Before the 2022 season, Monmouth joined the Colonial Athletic Association – which has since rebranded as the Coastal Athletic Association to better reflect the geography of its now 16 teams – and it finished in the bottom third each of its first two seasons, going 3-5 (5-6 overall) in 2022 and 3-5 (4-7) in 2023.

But the Hawks did so with plenty of offensive firepower. Jaden Shirden finished second nationally in rushing yards (1,478) and finished third in the Walter Payton Award voting. Wide receiver Dymere Miller led the FCS with 1,293 receiving yards and was third in receptions (90) behind Idaho’s Hayden Hatten (93) and Idaho State’s James Chedon (103).

Those two – along with the quarterback who ran the offense, Marquez McCray – are gone. McCray graduated. Miller transferred to Rutgers. Shirden was waived by the Carolina Panthers on Tuesday in their final cuts to reach the 53-player limit. But Gallo said the Monmouth program has a tradition of reloading.

“Our culture is if one guy graduates, the next guy is ready to lead,” Gallo said. “They’re not proven, but they do have ability.”

The Hawks don’t return much game production at receiver, but in the backfield they still have senior Sone Ntoh, a 5-foot-11, 235-pound running back who carried 56 times last season for 413 yards and 14 touchdowns.

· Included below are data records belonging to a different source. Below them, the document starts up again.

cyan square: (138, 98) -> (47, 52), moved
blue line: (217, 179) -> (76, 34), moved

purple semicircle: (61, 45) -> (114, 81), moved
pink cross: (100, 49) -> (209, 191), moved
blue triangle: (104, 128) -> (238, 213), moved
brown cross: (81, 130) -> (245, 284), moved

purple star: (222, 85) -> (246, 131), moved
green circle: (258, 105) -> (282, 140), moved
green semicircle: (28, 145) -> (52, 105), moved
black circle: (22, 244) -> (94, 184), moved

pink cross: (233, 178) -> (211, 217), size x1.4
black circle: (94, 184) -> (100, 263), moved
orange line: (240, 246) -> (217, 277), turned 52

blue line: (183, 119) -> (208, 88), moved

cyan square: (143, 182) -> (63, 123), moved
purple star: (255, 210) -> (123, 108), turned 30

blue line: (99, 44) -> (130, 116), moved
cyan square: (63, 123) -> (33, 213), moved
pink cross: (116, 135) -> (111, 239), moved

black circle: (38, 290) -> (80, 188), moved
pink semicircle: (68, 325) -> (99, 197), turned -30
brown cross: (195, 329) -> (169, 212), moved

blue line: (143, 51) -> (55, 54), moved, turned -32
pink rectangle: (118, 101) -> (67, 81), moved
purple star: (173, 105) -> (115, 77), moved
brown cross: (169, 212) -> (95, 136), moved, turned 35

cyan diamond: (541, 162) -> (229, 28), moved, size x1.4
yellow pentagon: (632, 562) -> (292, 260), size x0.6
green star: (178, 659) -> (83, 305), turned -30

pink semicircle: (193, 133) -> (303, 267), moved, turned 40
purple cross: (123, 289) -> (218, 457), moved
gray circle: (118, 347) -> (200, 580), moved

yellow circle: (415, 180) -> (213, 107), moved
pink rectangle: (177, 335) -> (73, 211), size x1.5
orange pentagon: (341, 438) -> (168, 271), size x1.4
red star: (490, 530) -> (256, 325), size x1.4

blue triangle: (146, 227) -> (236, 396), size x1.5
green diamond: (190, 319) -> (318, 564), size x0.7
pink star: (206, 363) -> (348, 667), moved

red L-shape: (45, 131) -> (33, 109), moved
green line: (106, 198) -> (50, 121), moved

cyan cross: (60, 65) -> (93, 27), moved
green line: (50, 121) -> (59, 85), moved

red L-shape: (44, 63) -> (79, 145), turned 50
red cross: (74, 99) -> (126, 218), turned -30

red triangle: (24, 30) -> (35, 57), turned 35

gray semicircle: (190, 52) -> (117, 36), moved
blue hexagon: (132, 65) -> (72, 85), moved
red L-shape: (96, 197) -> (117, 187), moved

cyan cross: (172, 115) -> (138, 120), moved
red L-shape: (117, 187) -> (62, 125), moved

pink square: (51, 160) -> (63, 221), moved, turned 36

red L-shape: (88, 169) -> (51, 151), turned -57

At quarterback the Hawks will start senior transfer Derek Robertson, younger brother of the team’s quarterback coach Jimmy Robertson. As the starter at Maine last season, Derek Robertson threw for more yards (2,933) than McCray did at Monmouth (2,602) and Kekoa Visperas did at Eastern Washington (2,754).

“Derek’s played a lot of football, played a lot of games,” Gallo said. “He’s a very smart football kid, very talented, very mature. We’ve known Derek since he was about 16, and we’ve always been impressed with him.”

What the Hawks don’t have on offense is much starting experience. Tight end Jack Neri, a fifth-year senior who caught 22 passes for 157 yards last season, has the most career starts at Monmouth among the team’s starters with 15. Only one other – right tackle JT Cornelius – has more than three (Cornelius has 10).

The Hawks are more experienced on defense, with 10 returners who have started at least one game before and four who have started at least 11. Linebacker Ryan Moran, a 5-10, 225-pound grad student, has 28 starts for Monmouth and was the team’s second-leading tackler last season with 63.

The Hawks also have a new coordinator on defense, Lewis Walker, who has some familiarity with Eastern Washington. Last season, when the Eagles played North Dakota State, Walker was Bison cornerbacks coach.

The Bison led the FCS with 21 interceptions last year and were top 10 nationally in total defense.

Walker has returned to Monmouth; he was on its staff as defensive backs coach from 2017 to 2021.

“(It’s about) trying to find a balance of how much they’re going to do of what he took from Fargo to Monmouth, or how much he’s going to lean into the head coach,” EWU head coach Aaron Best said during media availability on Monday. “That’s always a guessing game in Game 1 (of the season) with new coordinators.”

While Monmouth, like Eastern, is coming off a pair of losing seasons, Best is aware of the program’s history beyond those two years.

“You’ve got to take the whole body of work,” Best said. “It’s not just last year, just like it’s not just last year for us. … Their head coach has been there a long time. … It’s going to be a tough test.”

This will be the third time Monmouth has played a Big Sky school. The last two were both losses, 47-27 at Montana in 2019 and 42-24 at Montana State in 2013.

Gallo said he’s never been to the Pacific Northwest and is looking forward to it. He said the Hawks will not be intimidated by playing a Big Sky school far from Monmouth’s home in West Long Branch, New Jersey.

“We’re a program where we’ll play anybody, anywhere,” Gallo said. “Forever we were in lower leagues trying to prove who we are. Maybe we don’t have to do that in the CAA as much, but it’s still in our DNA.”